Archive Page 10

Just added – Free Gaming the Movies article on Secretariat

Every month I write a column for Knights of the Dinner Table Magazine called Gaming the Movies. From time to time, I take material I didn’t have room for in the column and add it here as bonus content. I also have created a couple full GtM columns published here for free. Today’s addition to that is a piece on using the movie Secretariat for your fantasy role-playing game. I hope it inspires a few people.

Book Review: Ex-Heroes

Okay, straight out I’ll say that I’m not a big fan of the whole zombie-mania.  I mean 28 Days rocked and the new “Walking Dead” TV series is pretty good too.  Zombie+ClassicLit did NOT work.  So my hopes for Ex-Heroes, a novel crossing superheroes with zombies, were not high.

I was proven dead, er undead, wrong.  Peter Clines’ novel is original and an exciting read.  He has his own original heroes which don’t clone popular existing heroes.  They exist in a world that also has comic books so heroes tease each other about whether or not they could beat Spider-Man.  He is effective in his use of flashbacks to fill in the origins of the heroes and the threads of the plot leading to the current day.  The cause of the zombie outbreak is also explained in a cool way that you never see coming.

I’d give it a great recommendation whether you like zombie or superhero novels.

Update: More Terriers

Added some more goodies to the Terriers – Bonus content page here on Dragonlaird Gaming.  Also submitted the column to Kenzerco.

Alert! Save the Terriers TV Show

Okay, you heard it here first.  If Terriers is resurrected after being cancelled today, y’all have me to thank.  That’s right, I started the online petition to have FX Networks give the series more time.  Please stop by and help us save great writing: http://www.petitionbuzz.com/petitions/saveterrierstvshow

And no, Terriers is not a dog reality show.  One of the flaws of the marketing of the show is letting them keep the name Terriers which apparently confused a lot of people.  Face it, if I didn’t know what it was and saw it in the TV listings, I’d never think hip comedy-drama noir in sunny southern California with Donal Logue in it.

I love this show.  As you can see from my previous posts, I’m finishing up a column on it right now.
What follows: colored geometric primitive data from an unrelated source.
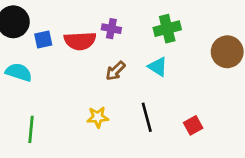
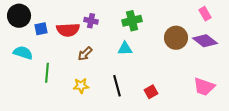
cyan triangle: (158, 67) -> (125, 49), turned -35
brown arrow: (115, 71) -> (85, 54), moved
green line: (31, 129) -> (47, 73), moved

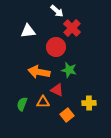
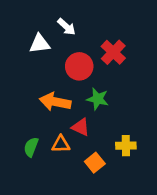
white arrow: (57, 11) -> (66, 27), moved
red cross: (72, 28) -> (113, 52), moved

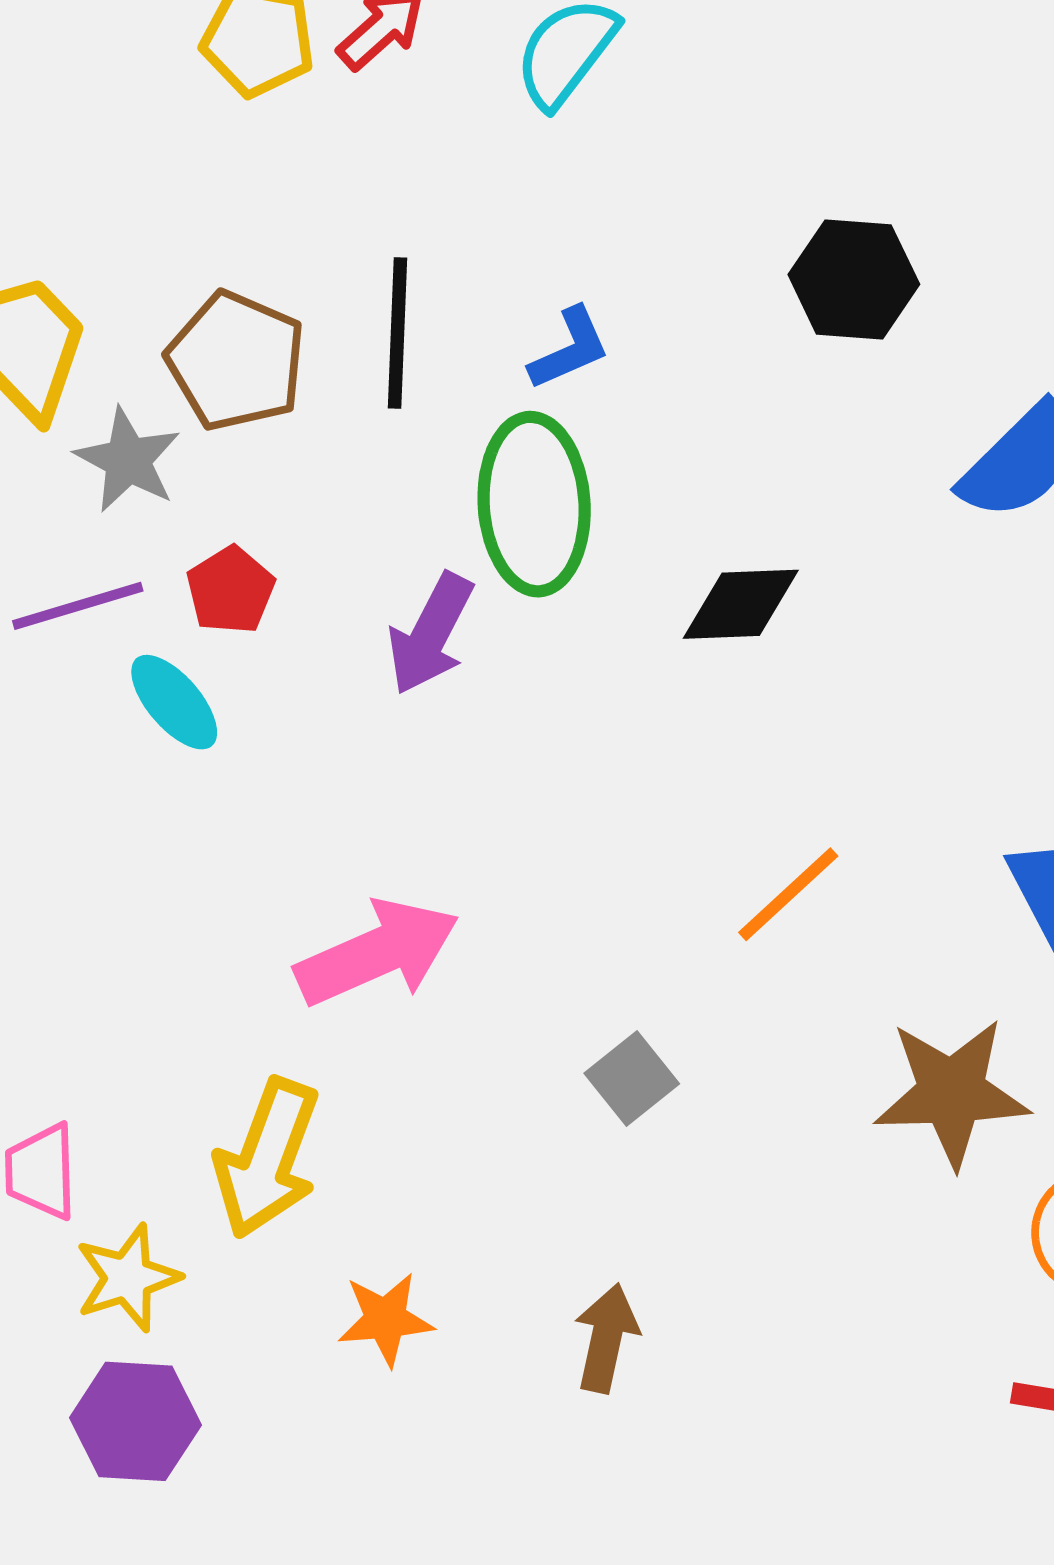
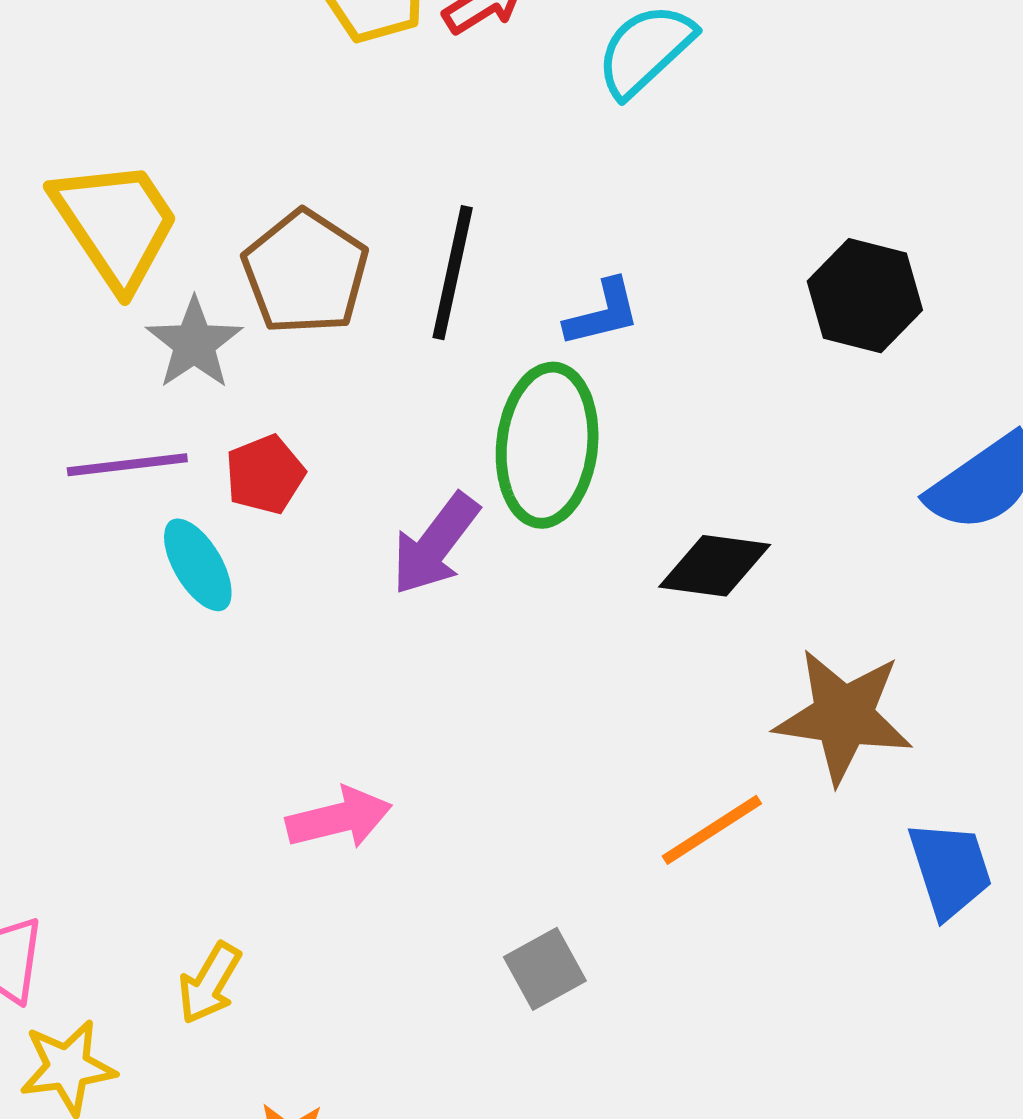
pink arrow: (377, 953) -> (339, 818), size x0.7
brown star: (952, 1092) -> (843, 716), moved
yellow arrow: (267, 1158) -> (210, 983), size x0.6

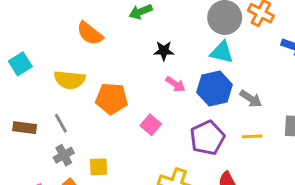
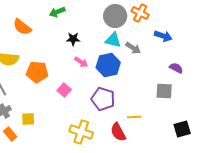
gray arrow: (251, 99) -> (133, 48), moved
yellow line: (252, 136) -> (134, 117), moved
purple pentagon: (207, 138) -> (103, 99), turned -30

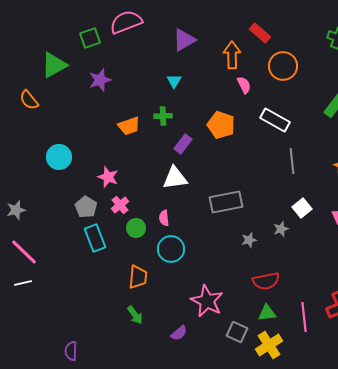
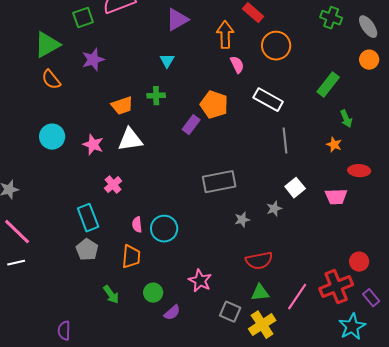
orange semicircle: (29, 100) -> (51, 80), moved
purple rectangle: (183, 144) -> (191, 125), moved
pink star: (108, 177) -> (93, 145), moved
white triangle: (175, 178) -> (130, 140), moved
gray pentagon: (86, 207) -> (87, 250), moved
pink semicircle: (164, 218) -> (137, 225), moved
green circle: (136, 228) -> (153, 293), moved
pink star: (207, 301) -> (200, 281), size x0.7
green arrow: (135, 315) -> (111, 295), moved
pink line: (304, 317) -> (297, 297), turned 40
Great writing, characters who have really hooked me, gripping storylines, layered mysteries.  And they ended the damn show on a cliffhanger for Pete’s sake! (Actual pantheon of the deity Pete has not been determined as of press time)

So help me out and take a second to sign the petition.  I made it very easy to do.  http://www.petitionbuzz.com/petitions/saveterrierstvshow

Update: Terriers TV Show

I love the Terriers TV show.  Soup to nuts, Donal Logue to Michael Raymond-James and the rest, from Ted Griffin to Shawn Ryan to Tim Minear (who always seems to have a hand in great shows, say like… Firefly).  So I’m currently writing my next “Gaming the Movies” column on Terriers, jammin’ to Robert Duncan’s Gunfight Epiphany (the theme song), and hoping it gets renewed for next year.  These 12-episode seasons are just way too short but hopefully it will make it more affordable for F/X to renew.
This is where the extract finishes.